Buttermilk Banana Bread
When Bruce made butter the other day (you can find it here), I said he was left with some milky liquid in the bowl after the fat had globbed together into yellow bliss. That liquid, of course, was buttermilk. No, not the cultured stuff from the grocery store. Instead, this was old-fashioned buttermilk, the liquid remnants of butter making, only slightly sour and very flavorful. You can see it in that jar to the side of the other ingredients on the counter.
As you may know, we created this blog to preach our passion: real food, nothing fake, no hyped-but-faux ingredients. We've slowly been building a storehouse of recipes that don't use any processed fare.
This buttermilk certainly fits the bill. It's part of a new baking strategy around our house: only raw sugar like turbinado or muscavado, better flavor and better heft in batters; flavorful fats like avocado oil and walnut oil that beat those processed, tasteless oils hands down; and dedicated, delicious treats, made without anything fake in the mix.

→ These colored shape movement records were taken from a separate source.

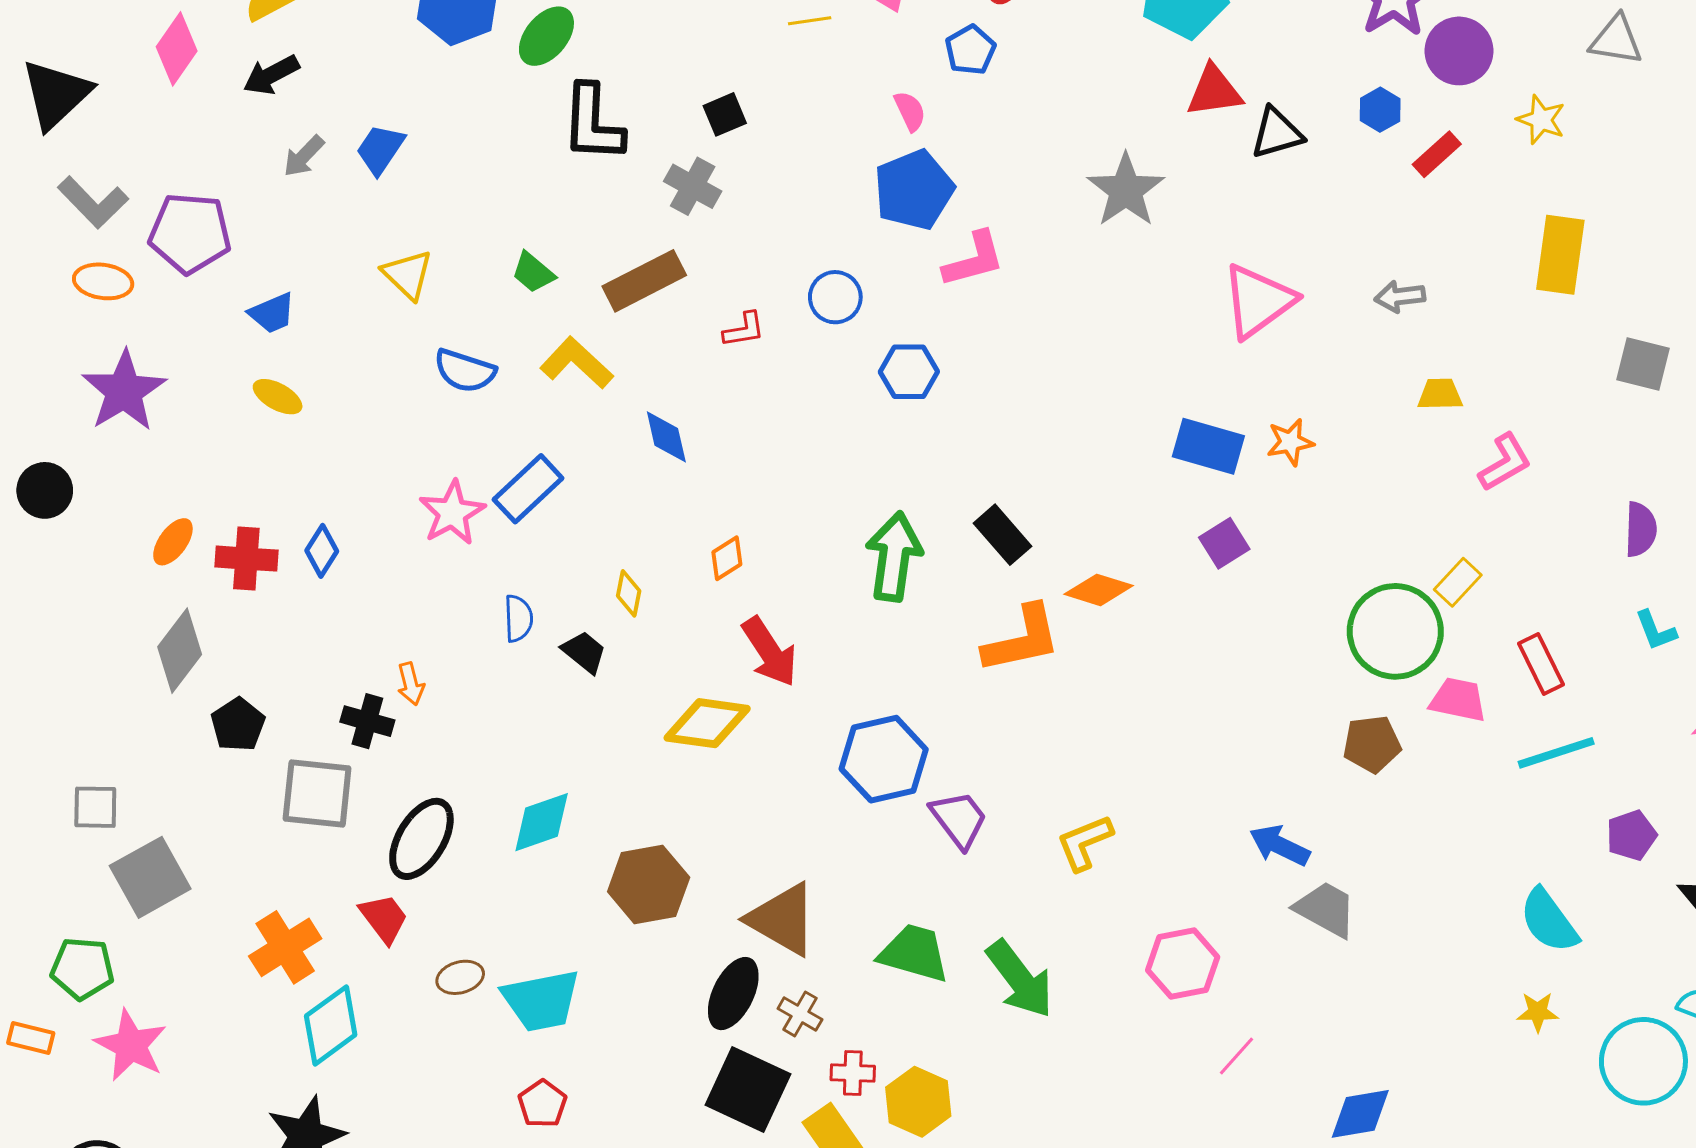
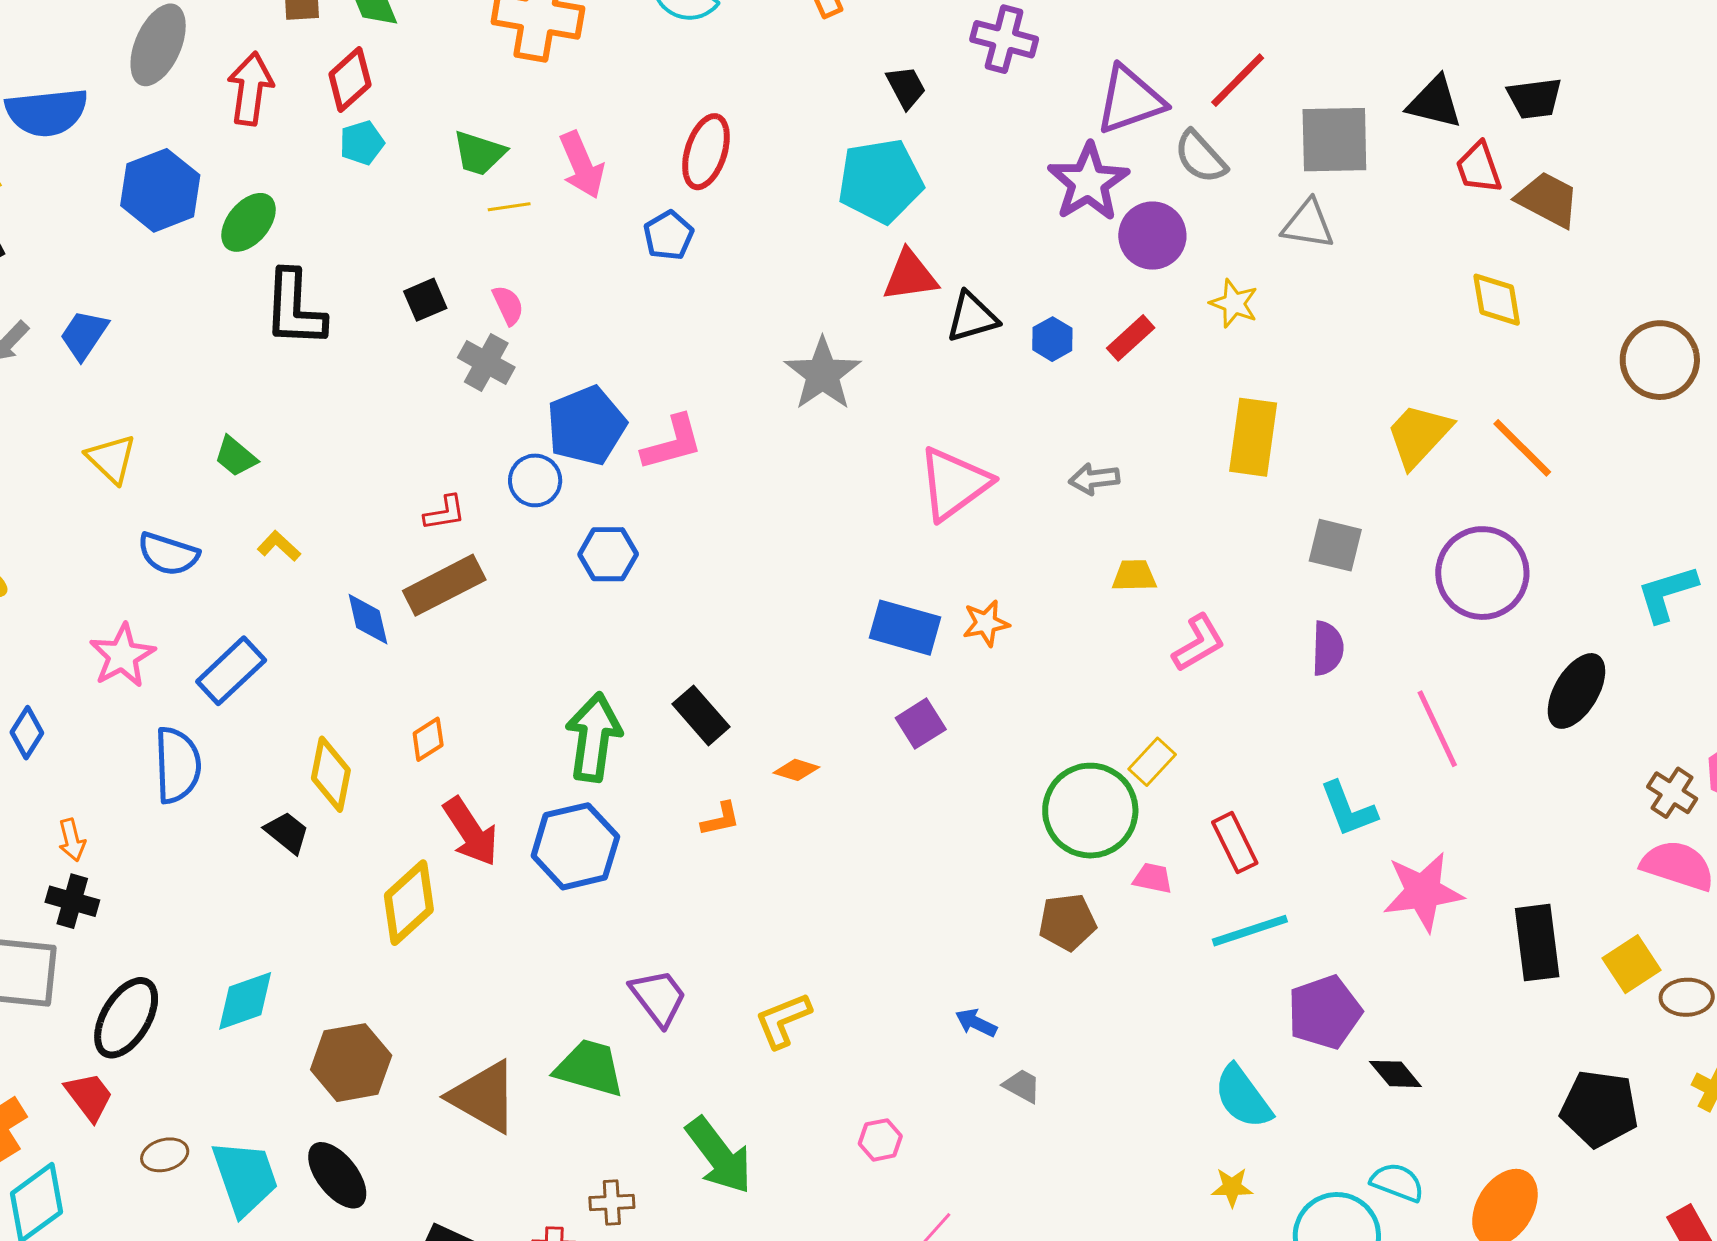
blue hexagon: (1380, 110) -> (1052, 339), moved
pink semicircle: (910, 111) -> (508, 305), moved
gray cross: (693, 186) -> (486, 362), moved
blue pentagon: (914, 190) -> (586, 426), moved
brown rectangle: (644, 281) -> (444, 585), moved
yellow L-shape: (577, 363) -> (279, 546), size x0.6
pink star: (452, 513) -> (122, 656), moved
purple semicircle: (1641, 529) -> (1328, 648), moved
orange diamond: (1099, 590) -> (796, 770), size x0.7
yellow diamond: (629, 593) -> (331, 774), size x1.6
blue semicircle: (518, 618) -> (177, 765), moved, size x1.6
cyan L-shape: (1656, 630) -> (1348, 809), size x1.4
orange L-shape: (1022, 639) -> (721, 819), size x0.5
orange arrow: (411, 684) -> (72, 840), moved
pink trapezoid: (1458, 700) -> (1153, 878), size x0.7
yellow diamond: (707, 723) -> (409, 903), turned -50
blue hexagon: (884, 759) -> (575, 846), moved
purple pentagon: (1631, 835) -> (1325, 1012), size x1.5
blue arrow: (1280, 845) -> (976, 1023), size x0.7
gray trapezoid: (1326, 909) -> (1022, 1086), size x0.6
green trapezoid: (914, 953) -> (590, 1068), moved
pink hexagon: (1183, 964) -> (880, 1140), size x0.6
black ellipse: (733, 994) -> (337, 1175), moved, turned -64
cyan trapezoid: (541, 1001) -> (245, 1178), turned -98
brown cross: (800, 1014) -> (612, 1203), moved, turned -33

Could you use regular, cultured buttermilk, the kind most often found at the store? Of course! Is it real food? Yes with a caveat. It is a bit of a fake-out, but not a chemical one; so we're OK listing it among the real food ingredients on this blog. But that said, use the low-fat version. It'll have more of the texture and taste of the homemade, old-fashioned stuff. Let's get cooking!
First, position the rack in the center of the oven and preheat that oven to 350F.
Next, whisk 1 3/4 cups all-purpose flour, 1 1/2 teaspoons baking powder, 1/2 teaspoon baking soda, and 1/2 teaspoon salt in a small bowl.
Then beat 2 large eggs and 3/4 cup raw, unrefined sugar in a large bowl with an electric mixer at medium speed until light and fluffy. Beat in 3 medium bananas, very ripe, peeled, and smooshed up into little bits. (You can see how black one of the bananas was in the first picture.)
Beat in 1/3 cup buttermilk, 1/4 cup toasted walnut oil, and 1 tablespoon vanilla extract. Then remove the beaters and stir in the flour mixture just until there are no undissolved pockets of flour in the batter.
Dab a little of that walnut oil onto a wadded-up paper towel and grease either two 1-quart loaf pans (which Bruce did) or one 9 x 5-inch loaf pan. Pour the batter into the pan. Rap the pan(s) a couple times against the counter, just to get any air bubbles out of the mix.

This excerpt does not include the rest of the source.